While there are certain activities of daily living (ADLs) that are considered essential to functioning (ie. eating, sleeping, hygiene, etc.), there are some skills that are subjective when it comes to its necessity to daily functioning. 

For example, one might label someone who is non-verbal as “low functioning” because they cannot verbally speak. But many people who are non-verbal can communicate in other ways such as sign language or a communication aid (eg. a computer/tablet).

It would be like if we labeled someone who is hard of hearing as “low functioning” because they use a hearing aid, or someone who is in a wheelchair as “low functioning” because of restricted mobility. We don’t use the functioning labels for these disabilities because we know that they are still able to function.The same can be applied for autistic people.

3. People who are deemed “high functioning” often get their symptoms minimized and deal with long term consequences.

While it may appear on the outside that these individuals who might be considered as “high functioning” can function without issue, in reality, they struggle daily with issues such as sensory processing, executive functioning, and more. These individuals may also “mask” to appear more neurotypical or “high functioning” so they do not receive judgement from others. They may maintain eye contact even though uncomfortable to do so, suppress stimming, and/or rehearse social situations and questions. 

According to several studies, autistic adults who mask can experience autistic burnout which can lead to increased anxiety and depressive symptoms, low self-esteem, suicidal ideation, and physical and emotional exhaustion. Masking can also delay receiving a diagnosis and necessary help/support.

4. Those deemed “low functioning” face large amounts of stigmatization.

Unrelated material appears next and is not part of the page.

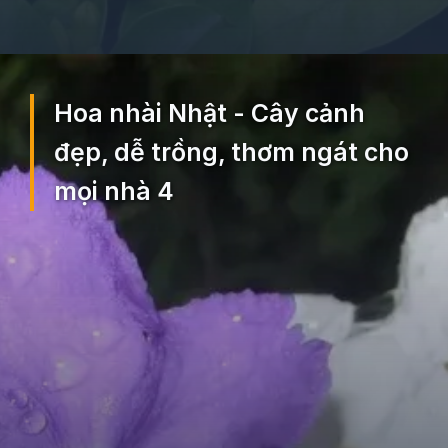
Đang mở
https://ocopaz.vn/hoa-nhai-nhat-300
Hoa nhài Nhật - Cây cảnh
đẹp, dễ trồng, thơm ngát cho
mọi nhà 4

In contrast to individuals who are labeled “high functioning”, individuals who are labeled “low functioning” are often perceived as incapable in different areas such as learning, intelligence, and more, even though this is often not the case. These individuals may also be infantized and have their strengths and capabilities undermined. 

So how should we look at the autism spectrum and what labels should we use?

As seen in the image below, autism is not a linear spectrum of “more and less” or “high functioning and low functioning”, but a wide spectrum based on several areas of symptoms. For instance, an autistic person can struggle a lot with sensory issues and perception but not language, or vice versa. Some might struggle with a little bit of each area. 

As for what labels to use, many autistic people just prefer to be called “autistic”. If the person’s symptoms or level of needs need to be discussed, one could say “this person needs more/less support in this area” rather than using functioning labels. When in doubt, ask the person what they prefer!